Article 2, Sec. 18, Constitution of Arkansas provides:
The General Assembly shall not grant to any citizen or class of citizens privileges or immunities which upon the same terms shall not equally belong to all citizens.
This statute, because it does not involve a suspect classification or a fundamental right, will withstand a constitutional attack if it is rationally related to achieving a legitimate government objective. See Community Newspapers, Inc. v. City of West Allis, 156 Wis. 2d 350, 456 N.W.2d 646 (1990)cert. denied, Ill S. Ct. 348 (1990) (applying the "rational basis tast" to a similar challenge); Garcia v. Tully, 17 Ill. Dec. 820, 377 N.E.2d 10 (1978) (finding no First Amendment right implicated and applying the rational basis test under an equal protection challenge); and Gulf Cost Media v. Mobile Press, 470 So.2d 1211 (Ala. 1985).
Specifically, the test to be applied in an equal protection challenge is set out in City of Hot Springs v. Carter, 310 Ark. 405, 407, 836 S.W.2d 863, 864 (1992), which provides:
On an equal protection challenge to a statute, it is not our role to discover the actual basis for the legislation. Instead, we are merely to consider whether any rational basis exists which demonstrates the possibility of a deliberate nexus with state objectives, so that the legislation is not the product of utterly arbitrary and capricious government purpose and void of any hint of deliberate and lawful purpose. Further, the party challenging the legislation has the burden of proving that the act is not rationally related to achieving any legitimate objective of state government under any reasonably conceivable state of facts. [Emphasis added.]
Section 16-3-105(c)(1) requires, in order for a newspaper to be eligible to publish legal notices, continuous publication at regular intervals for a period of at least twelve (12) months following the securing of a second-class mailing privilege.

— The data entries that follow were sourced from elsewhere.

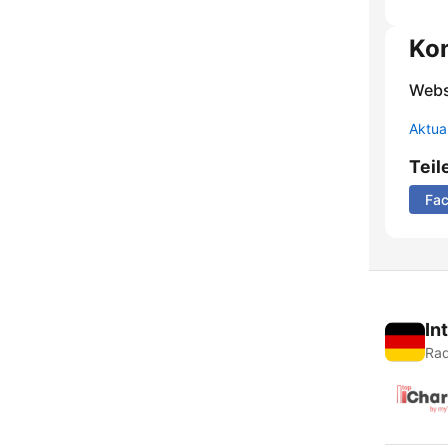
Ko
Webs
Aktua
Teil
Fa
In
Rad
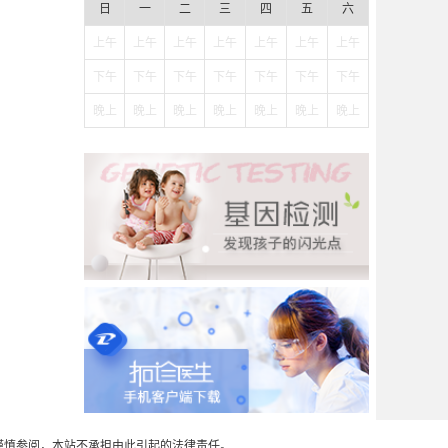
日
一
二
三
四
五
六
上午
上午
上午
上午
上午
上午
上午
下午
下午
下午
下午
下午
下午
下午
晚上
晚上
晚上
晚上
晚上
晚上
晚上
谨慎参阅，本站不承担由此引起的法律责任。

In my opinion the twelve month continuous publication requirement serves the legitimate state purpose of ensuring that the notices be received and read by as many citizens as is possible. Newspapers which have been continuously published for twelve months are more apt to have had time to develop established circulations, and thus publication in these newspapers will achieve the governmental objective of disseminating the notices as widely as possible.
Similar equal protection attacks were made against similar statutes in Alabama and Wisconsin. These statutes were held constitutional. Gulf Coast Media, supra. See also, C.N., Inc. v. West Allis, supra. Additionally, it has been specifically held that a statute which requires legal notices to be published only in newspapers which have been established for at least a year is constitutional under a number of constitutional challenges, including an equal protection challenge. See In re Gillette Daily Journal, 44 Wyo. 226, 11 P.2d 265 (1932). See also 26 A.L.R.2d at 660.
It is thus my opinion, in light of the foregoing, that Section 16-3-105(c)(1) is rationally related to the promotion of a valid legislative purpose, and is therefore constitutional.
The foregoing opinion, which I hereby approve, was prepared by Assistant Attorney General T. Jeff Vining.